Page-level text extractions:
╭──
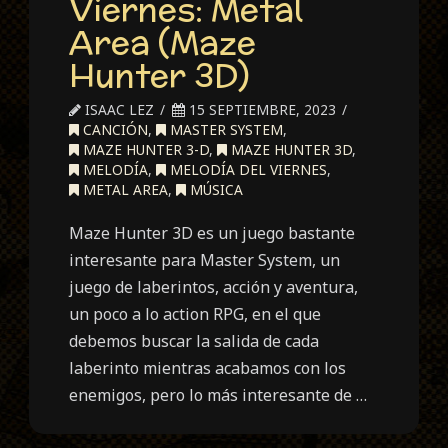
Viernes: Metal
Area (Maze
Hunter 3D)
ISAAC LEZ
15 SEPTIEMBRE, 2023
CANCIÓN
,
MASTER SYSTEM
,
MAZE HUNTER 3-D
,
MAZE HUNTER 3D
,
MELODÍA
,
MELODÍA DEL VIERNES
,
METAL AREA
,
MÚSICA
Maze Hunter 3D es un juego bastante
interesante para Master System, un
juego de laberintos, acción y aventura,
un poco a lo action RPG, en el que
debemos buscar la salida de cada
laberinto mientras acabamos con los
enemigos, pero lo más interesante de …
╰──
╭──
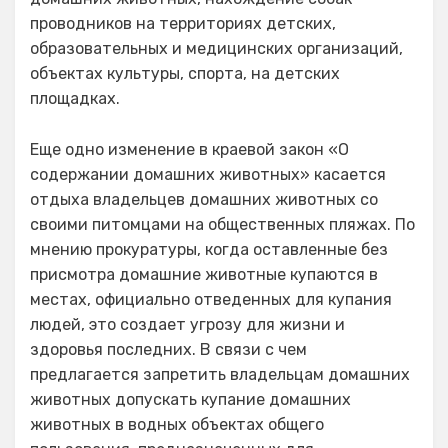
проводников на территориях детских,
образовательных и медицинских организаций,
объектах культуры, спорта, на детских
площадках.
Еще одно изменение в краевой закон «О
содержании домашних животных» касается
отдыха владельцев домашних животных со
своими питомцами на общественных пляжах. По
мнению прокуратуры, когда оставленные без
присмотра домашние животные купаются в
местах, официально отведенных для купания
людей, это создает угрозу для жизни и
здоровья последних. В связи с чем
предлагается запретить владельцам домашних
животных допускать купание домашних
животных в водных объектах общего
╰──
╭──
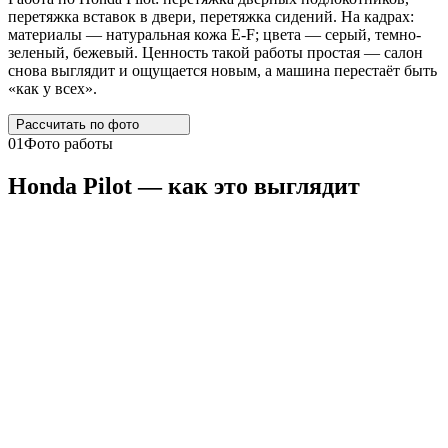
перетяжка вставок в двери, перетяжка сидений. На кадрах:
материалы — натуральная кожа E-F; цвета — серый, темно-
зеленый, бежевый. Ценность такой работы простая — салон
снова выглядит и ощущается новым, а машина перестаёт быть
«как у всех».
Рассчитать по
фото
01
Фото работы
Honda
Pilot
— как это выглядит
╰──
> [WHAT NEEDS TO BE DONE] Reproduce only the lines above, starting at the line with "Viernes: Metal" and ending at the line with "enemigos, pero lo más interesante de …", exactly as written.

> [ANSWER BOX]
Viernes: Metal
Area (Maze
Hunter 3D)
ISAAC LEZ
15 SEPTIEMBRE, 2023
CANCIÓN
,
MASTER SYSTEM
,
MAZE HUNTER 3-D
,
MAZE HUNTER 3D
,
MELODÍA
,
MELODÍA DEL VIERNES
,
METAL AREA
,
MÚSICA
Maze Hunter 3D es un juego bastante
interesante para Master System, un
juego de laberintos, acción y aventura,
un poco a lo action RPG, en el que
debemos buscar la salida de cada
laberinto mientras acabamos con los
enemigos, pero lo más interesante de …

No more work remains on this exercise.